Pictures in the data below are not part of the copy; transcribe everything else exactly.

> _Data in this exercise_:
▬▬▬
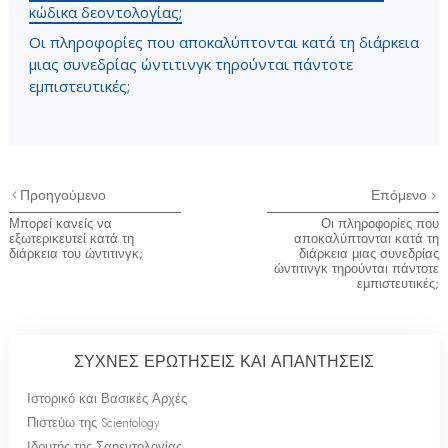
κώδικα δεοντολογίας;
Οι πληροφορίες που αποκαλύπτονται κατά τη διάρκεια
μιας συνεδρίας ώντιτινγκ τηρούνται πάντοτε
εμπιστευτικές;
Προηγούμενο
Επόμενο
Μπορεί κανείς να
Οι πληροφορίες που
εξωτερικευτεί κατά τη
αποκαλύπτονται κατά τη
διάρκεια του ώντιτινγκ;
διάρκεια μιας συνεδρίας
ώντιτινγκ τηρούνται πάντοτε
εμπιστευτικές;
ΣΥΧΝΕΣ ΕΡΩΤΗΣΕΙΣ ΚΑΙ ΑΠΑΝΤΗΣΕΙΣ
Ιστορικό και Βασικές Αρχές
Πιστεύω της Scientology
Ιδρυτής της Σαηεντολογίας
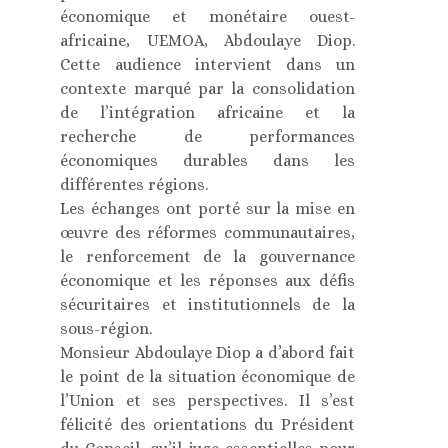
économique et monétaire ouest-
africaine, UEMOA, Abdoulaye Diop.
Cette audience intervient dans un
contexte marqué par la consolidation
de l’intégration africaine et la
recherche de performances
économiques durables dans les
différentes régions.
Les échanges ont porté sur la mise en
œuvre des réformes communautaires,
le renforcement de la gouvernance
économique et les réponses aux défis
sécuritaires et institutionnels de la
sous-région.
Monsieur Abdoulaye Diop a d’abord fait
le point de la situation économique de
l’Union et ses perspectives. Il s’est
félicité des orientations du Président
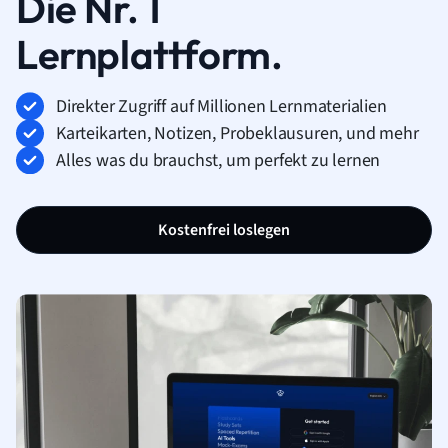
Die Nr. 1
Lernplattform.
Direkter Zugriff auf Millionen Lernmaterialien
Karteikarten, Notizen, Probeklausuren, und mehr
Alles was du brauchst, um perfekt zu lernen
Kostenfrei loslegen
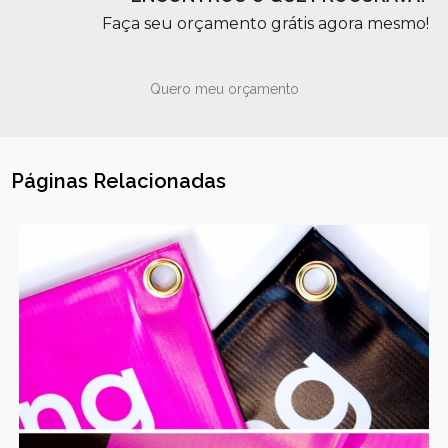
Faça seu orçamento grátis agora mesmo!
Quero meu orçamento
Páginas Relacionadas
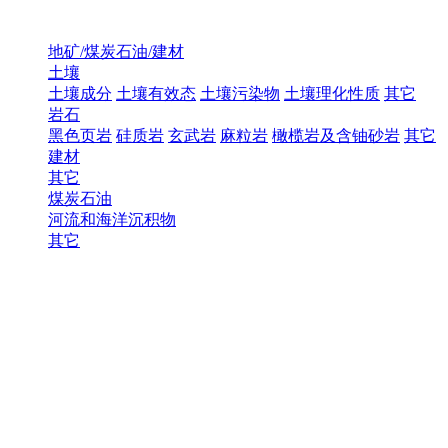
地矿/煤炭石油/建材
土壤
土壤成分
土壤有效态
土壤污染物
土壤理化性质
其它
岩石
黑色页岩
硅质岩
玄武岩
麻粒岩
橄榄岩及含铀砂岩
其它
建材
其它
煤炭石油
河流和海洋沉积物
其它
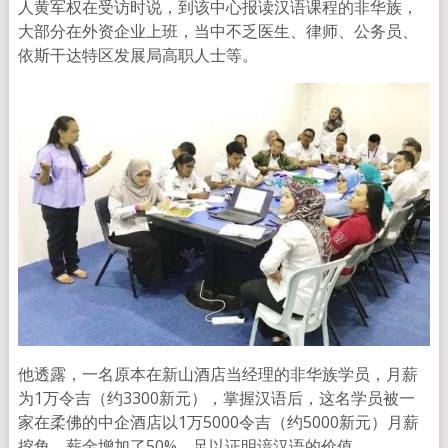
人黄军权在受访时说，到该中心报读汉语课程的非华族，
大部分在外资企业上班，当中不乏医生、律师、公务员、
依斯干达特区发展局高职人士等。
他透露，一名原本在新山酒店当经理的非华族学员，月薪
为1万令吉（约3300新元），掌握汉语后，这名学员被一
家在柔佛的中企酒店以1万5000令吉（约5000新元）月薪
挖角，薪金增加了50%，足以证明谙汉语的价值。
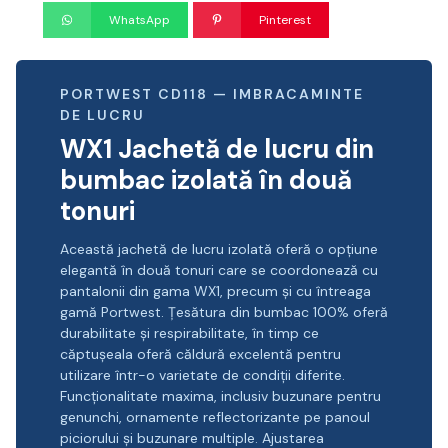
WhatsApp
Pinterest
PORTWEST CD118 — IMBRACAMINTE
DE LUCRU
WX1 Jachetă de lucru din
bumbac izolată în două
tonuri
Această jachetă de lucru izolată oferă o opțiune
elegantă în două tonuri care se coordonează cu
pantalonii din gama WX1, precum și cu întreaga
gamă Portwest. Țesătura din bumbac 100% oferă
durabilitate și respirabilitate, în timp ce
căptușeala oferă căldură excelentă pentru
utilizare într-o varietate de condiții diferite.
Funcționalitate maxima, inclusiv buzunare pentru
genunchi, ornamente reflectorizante pe panoul
piciorului și buzunare multiple. Ajustarea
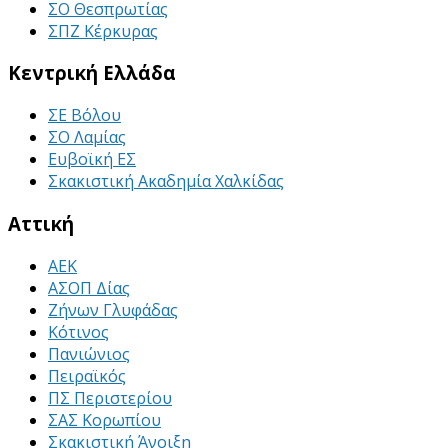
ΣΟ Θεσπρωτίας
ΣΠΖ Κέρκυρας
Κεντρική Ελλάδα
ΣΕ Βόλου
ΣΟ Λαμίας
Ευβοϊκή ΕΣ
Σκακιστική Ακαδημία Χαλκίδας
Αττική
ΑΕΚ
ΑΣΟΠ Δίας
Ζήνων Γλυφάδας
Κότινος
Πανιώνιος
Πειραϊκός
ΠΣ Περιστερίου
ΣΑΣ Κορωπίου
Σκακιστική Άνοιξη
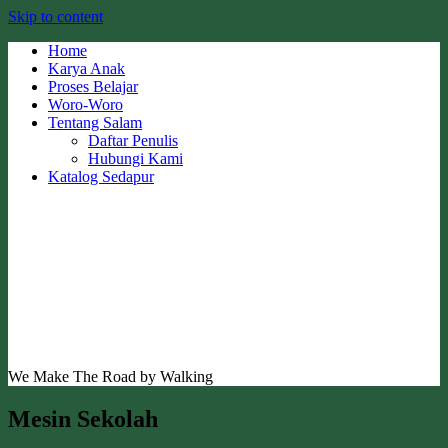
Skip to content
Home
Karya Anak
Proses Belajar
Woro-Woro
Tentang Salam
Daftar Penulis
Hubungi Kami
Katalog Sedapur
We Make The Road by Walking
Mesin Sekolah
▬▬▬
> _Answer to this problem_:
κώδικα δεοντολογίας;
Οι πληροφορίες που αποκαλύπτονται κατά τη διάρκεια
μιας συνεδρίας ώντιτινγκ τηρούνται πάντοτε
εμπιστευτικές;
Προηγούμενο
Επόμενο
Μπορεί κανείς να
Οι πληροφορίες που
εξωτερικευτεί κατά τη
αποκαλύπτονται κατά τη
διάρκεια του ώντιτινγκ;
διάρκεια μιας συνεδρίας
ώντιτινγκ τηρούνται πάντοτε
εμπιστευτικές;
ΣΥΧΝΕΣ ΕΡΩΤΗΣΕΙΣ ΚΑΙ ΑΠΑΝΤΗΣΕΙΣ
Ιστορικό και Βασικές Αρχές
Πιστεύω της Scientology
Ιδρυτής της Σαηεντολογίας
économique et monétaire ouest-
africaine, UEMOA, Abdoulaye Diop.
Cette audience intervient dans un
contexte marqué par la consolidation
de l’intégration africaine et la
recherche de performances
économiques durables dans les
différentes régions.
Les échanges ont porté sur la mise en
œuvre des réformes communautaires,
le renforcement de la gouvernance
économique et les réponses aux défis
sécuritaires et institutionnels de la
sous-région.
Monsieur Abdoulaye Diop a d’abord fait
le point de la situation économique de
l’Union et ses perspectives. Il s’est
félicité des orientations du Président
Die Nr. 1
Lernplattform.
Direkter Zugriff auf Millionen Lernmaterialien
Karteikarten, Notizen, Probeklausuren, und mehr
Alles was du brauchst, um perfekt zu lernen
Kostenfrei loslegen
Faça seu orçamento grátis agora mesmo!
Quero meu orçamento
Páginas Relacionadas
地矿/煤炭石油/建材
土壤
土壤成分
土壤有效态
土壤污染物
土壤理化性质
其它
岩石
黑色页岩
硅质岩
玄武岩
麻粒岩
橄榄岩及含铀砂岩
其它
建材
其它
煤炭石油
河流和海洋沉积物
其它
人黄军权在受访时说，到该中心报读汉语课程的非华族，
大部分在外资企业上班，当中不乏医生、律师、公务员、
依斯干达特区发展局高职人士等。
他透露，一名原本在新山酒店当经理的非华族学员，月薪
为1万令吉（约3300新元），掌握汉语后，这名学员被一
家在柔佛的中企酒店以1万5000令吉（约5000新元）月薪
挖角，薪金增加了50%，足以证明谙汉语的价值。
WhatsApp
Pinterest
PORTWEST CD118 — IMBRACAMINTE
DE LUCRU
WX1 Jachetă de lucru din
bumbac izolată în două
tonuri
Această jachetă de lucru izolată oferă o opțiune
elegantă în două tonuri care se coordonează cu
pantalonii din gama WX1, precum și cu întreaga
gamă Portwest. Țesătura din bumbac 100% oferă
durabilitate și respirabilitate, în timp ce
căptușeala oferă căldură excelentă pentru
utilizare într-o varietate de condiții diferite.
Funcționalitate maxima, inclusiv buzunare pentru
genunchi, ornamente reflectorizante pe panoul
piciorului și buzunare multiple. Ajustarea
ΣΟ Θεσπρωτίας
ΣΠΖ Κέρκυρας
Κεντρική Ελλάδα
ΣΕ Βόλου
ΣΟ Λαμίας
Ευβοϊκή ΕΣ
Σκακιστική Ακαδημία Χαλκίδας
Αττική
ΑΕΚ
ΑΣΟΠ Δίας
Ζήνων Γλυφάδας
Κότινος
Πανιώνιος
Πειραϊκός
ΠΣ Περιστερίου
ΣΑΣ Κορωπίου
Σκακιστική Άνοιξη
Skip to content
Home
Karya Anak
Proses Belajar
Woro-Woro
Tentang Salam
Daftar Penulis
Hubungi Kami
Katalog Sedapur
We Make The Road by Walking
Mesin Sekolah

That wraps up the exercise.